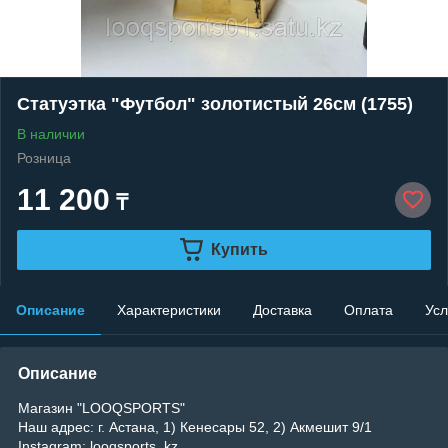
Статуэтка "Футбол" золотистый 26см (1755)
В наличии
Розница
11 200
₸
Купить
Описание
Характеристики
Доставка
Оплата
Усл
Описание
Магазин "LOOQSPORTS"
Наш адрес: г. Астана, 1) Кенесары 52, 2) Акмешит 9/1
Instagram: looqsports_kz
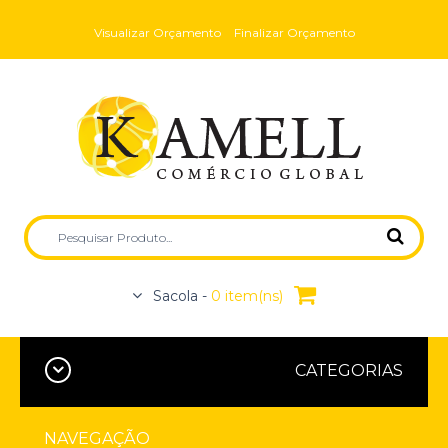
Visualizar Orçamento
Finalizar Orçamento
Sacola -
0 item(ns)
CATEGORIAS
NAVEGAÇÃO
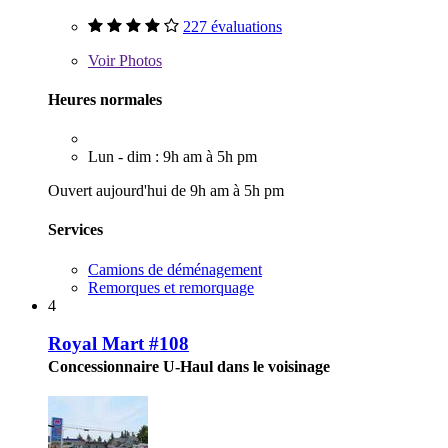
227 évaluations
Voir
Photos
Heures normales
Lun - dim : 9h am à 5h pm
Ouvert aujourd'hui de 9h am à 5h pm
Services
Camions de déménagement
Remorques et remorquage
4
Royal Mart #108
Concessionnaire U-Haul dans le voisinage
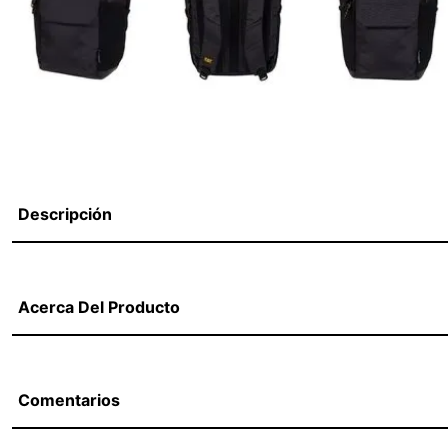
Descripción
Acerca Del Producto
Comentarios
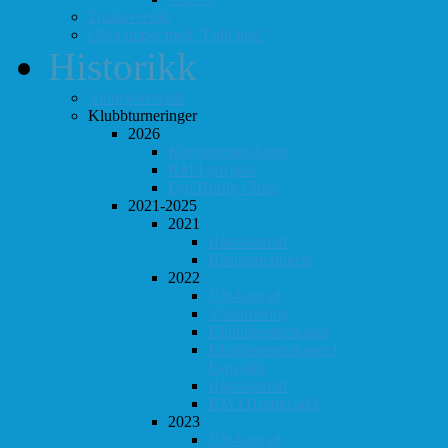
Totaloversikt
ØS-kamper med "Fullt hus"
Historikk
Vinner-oversikt
Klubbturneringer
2026
Klubbmesterskapet
KM Lynsjakk
Lyn/Hurtig våren
2021-2025
2021
Høst-konrad
Høstturneringen
2022
Vår-konrad
Vårturnering
Klubbmesterskapet
Klubbmesterskapet i
Lynsjakk
Høst-konrad
KM i Hurtigsjakk
2023
Vår-konrad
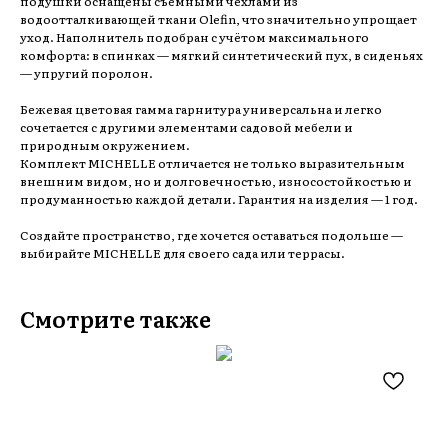
подушки оснащены съёмными чехлами из
водоотталкивающей ткани Olefin, что значительно упрощает
уход. Наполнитель подобран с учётом максимального
комфорта: в спинках — мягкий синтетический пух, в сиденьях
— упругий поролон.
Бежевая цветовая гамма гарнитура универсальна и легко
сочетается с другими элементами садовой мебели и
природным окружением.
Комплект MICHELLE отличается не только выразительным
внешним видом, но и долговечностью, износостойкостью и
продуманностью каждой детали. Гарантия на изделия — 1 год.
Создайте пространство, где хочется оставаться подольше —
выбирайте MICHELLE для своего сада или террасы.
Смотрите также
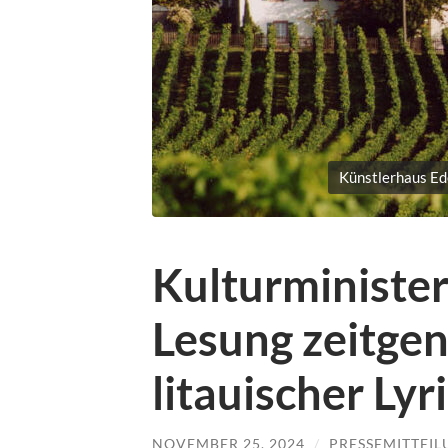
Künstlerhaus Ed
Kulturminister
Lesung zeitgen
litauischer Ly
NOVEMBER 25, 2024
/
PRESSEMITTEI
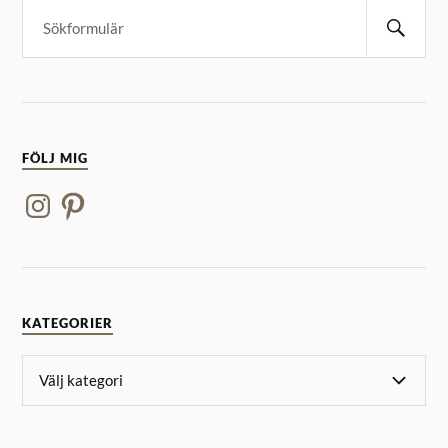
FÖLJ MIG
KATEGORIER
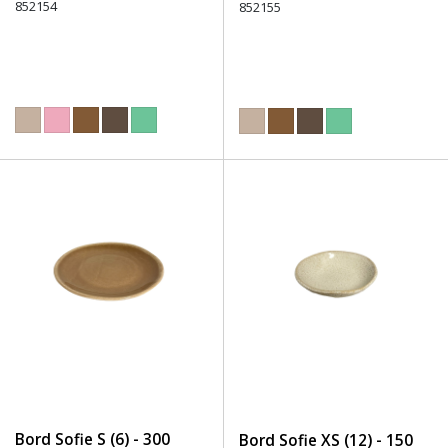
852154
852155
Bord Sofie S (6) - 300
Bord Sofie XS (12) - 150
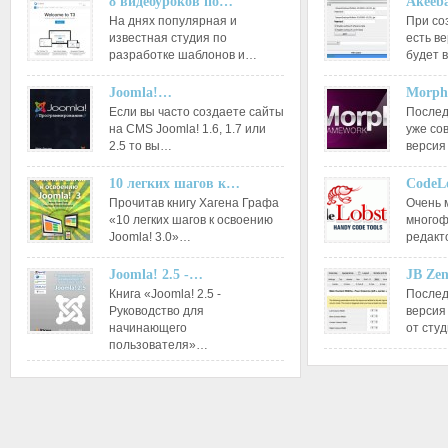
8 видеоуроков по…
Akeeba
На днях популярная и
При со
известная студия по
есть ве
разработке шаблонов и…
будет 
Joomla!…
Morph
Если вы часто создаете сайты
Послед
на CMS Joomla! 1.6, 1.7 или
уже со
2.5 то вы…
версия
10 легких шагов к…
CodeL
Прочитав книгу Хагена Графа
Очень 
«10 легких шагов к освоению
многоф
Joomla! 3.0»…
редакт
Joomla! 2.5 -…
JB Ze
Книга «Joomla! 2.5 -
Послед
Руководство для
версия
начинающего
от сту
пользователя»…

## EXERCISE AIM
Number of lines holding "Orçamento" in the data: give it, with nothing else.

## SOLUTION
2